YOUR ASSIGNMENT: From the data below, report how many lines contain the word "folder", giving the number and nothing else.

+++ SOURCE DATA

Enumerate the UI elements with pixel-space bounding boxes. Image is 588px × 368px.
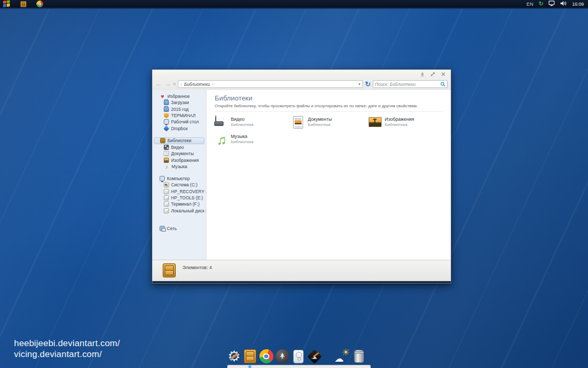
history-dropdown-button[interactable]: [173, 83, 176, 85]
address-bar[interactable]: › Библиотеки › ▾: [178, 80, 363, 88]
sidebar-item-2015[interactable]: 2015 год: [152, 106, 206, 112]
computer-icon: [160, 176, 165, 181]
sidebar-item-network[interactable]: Сеть: [152, 225, 206, 232]
heart-icon: ♥: [160, 94, 165, 99]
shield-icon: [164, 113, 169, 118]
film-reel-icon: [215, 116, 228, 129]
chrome-launcher-icon[interactable]: [36, 1, 43, 7]
trash-icon[interactable]: [351, 348, 366, 364]
system-settings-icon[interactable]: ⚙: [227, 348, 241, 364]
music-note-icon: ♪: [164, 164, 169, 169]
forward-button[interactable]: →: [164, 81, 171, 87]
drive-icon: [164, 208, 169, 213]
sidebar-item-drive-g[interactable]: Локальный диск (G:): [152, 207, 206, 213]
desktop-icon: [164, 119, 169, 124]
sidebar-item-music[interactable]: ♪Музыка: [152, 163, 206, 170]
breadcrumb-chevron: ›: [180, 82, 182, 87]
sidebar-item-libraries[interactable]: Библиотеки: [154, 137, 204, 144]
folder-icon: [164, 100, 169, 105]
photo-icon: [369, 116, 382, 129]
file-manager-icon[interactable]: [243, 348, 257, 364]
file-manager-launcher-icon[interactable]: [20, 1, 27, 7]
cabinet-icon: [163, 263, 176, 277]
watermark-text: heebijeebi.deviantart.com/ vicing.devian…: [14, 338, 120, 360]
weather-icon[interactable]: ☀ ☁ ''': [334, 349, 350, 364]
status-bar: Элементов: 4: [152, 260, 451, 281]
navigation-pane: ♥Избранное Загрузки 2015 год ТЕРМИНАЛ Ра…: [152, 90, 206, 260]
search-icon[interactable]: [440, 82, 446, 87]
image-icon: [164, 158, 169, 163]
language-indicator[interactable]: EN: [527, 2, 534, 7]
folder-icon: [164, 107, 169, 112]
breadcrumb-chevron[interactable]: ›: [212, 82, 214, 87]
page-title: Библиотеки: [215, 94, 443, 102]
running-app-indicator: [249, 365, 251, 368]
restore-button[interactable]: [429, 71, 436, 77]
music-note-icon: ♫: [215, 133, 228, 146]
library-item-music[interactable]: ♫ МузыкаБиблиотека: [215, 133, 292, 150]
window-bottom-edge: [152, 281, 451, 283]
file-list-pane: Библиотеки Откройте библиотеку, чтобы пр…: [206, 90, 451, 260]
explorer-window: ← → › Библиотеки › ▾ ↻ ♥Избранное Загруз…: [152, 69, 451, 284]
document-icon: [164, 151, 169, 156]
top-taskbar: EN ↻ 16:09: [0, 0, 588, 9]
drive-icon: [164, 195, 169, 200]
drive-icon: [164, 201, 169, 207]
drive-icon: [164, 189, 169, 194]
close-button[interactable]: [439, 71, 447, 77]
refresh-icon[interactable]: ↻: [365, 81, 371, 87]
library-item-pictures[interactable]: ИзображенияБиблиотека: [369, 116, 446, 133]
document-page-icon: [292, 116, 305, 129]
window-titlebar[interactable]: [152, 70, 451, 78]
system-drive-icon: [164, 182, 169, 187]
dock: ⚙ ☀ ☁ ''': [227, 348, 366, 364]
item-count: Элементов: 4: [182, 265, 212, 270]
audio-device-icon[interactable]: [291, 348, 306, 364]
dropbox-icon: [163, 125, 169, 131]
library-item-documents[interactable]: ДокументыБиблиотека: [292, 116, 369, 133]
search-input[interactable]: [375, 82, 440, 87]
minimize-button[interactable]: [419, 71, 426, 77]
sidebar-item-downloads[interactable]: Загрузки: [152, 99, 206, 106]
clock[interactable]: 16:09: [572, 2, 584, 7]
updates-tray-icon[interactable]: ↻: [539, 1, 543, 7]
film-icon: [164, 145, 169, 150]
sidebar-item-drive-c[interactable]: Система (C:): [152, 182, 206, 188]
breadcrumb-path[interactable]: Библиотеки: [184, 82, 210, 87]
sidebar-item-terminal[interactable]: ТЕРМИНАЛ: [152, 112, 206, 119]
navigation-toolbar: ← → › Библиотеки › ▾ ↻: [152, 78, 451, 90]
sidebar-item-documents[interactable]: Документы: [152, 150, 206, 157]
search-box[interactable]: [373, 80, 448, 88]
back-button[interactable]: ←: [155, 81, 162, 87]
sidebar-item-desktop[interactable]: Рабочий стол: [152, 119, 206, 125]
inkscape-icon[interactable]: [307, 348, 322, 364]
page-subtitle: Откройте библиотеку, чтобы просмотреть ф…: [215, 104, 443, 112]
network-icon: [160, 226, 165, 231]
address-dropdown-icon[interactable]: ▾: [359, 82, 361, 86]
sidebar-item-computer[interactable]: Компьютер: [152, 175, 206, 182]
volume-tray-icon[interactable]: [560, 1, 567, 7]
rain-icon: ''': [337, 361, 341, 364]
sidebar-item-drive-f[interactable]: Терминал (F:): [152, 201, 206, 207]
library-item-videos[interactable]: ВидеоБиблиотека: [215, 116, 292, 133]
sidebar-item-pictures[interactable]: Изображения: [152, 157, 206, 163]
display-tray-icon[interactable]: [548, 1, 555, 7]
chrome-icon[interactable]: [259, 348, 273, 364]
falcon-app-icon[interactable]: [275, 348, 290, 364]
sidebar-item-dropbox[interactable]: Dropbox: [152, 125, 206, 131]
cabinet-icon: [160, 138, 165, 143]
sidebar-item-favorites[interactable]: ♥Избранное: [152, 93, 206, 99]
sidebar-item-drive-d[interactable]: HP_RECOVERY (D:): [152, 188, 206, 195]
library-grid: ВидеоБиблиотека ДокументыБиблиотека Изоб…: [215, 116, 443, 150]
sidebar-item-drive-e[interactable]: HP_TOOLS (E:): [152, 195, 206, 201]
start-menu-windows-icon[interactable]: [3, 0, 10, 7]
sidebar-item-videos[interactable]: Видео: [152, 144, 206, 150]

++++++

SOLUTION TO THIS EXERCISE: 2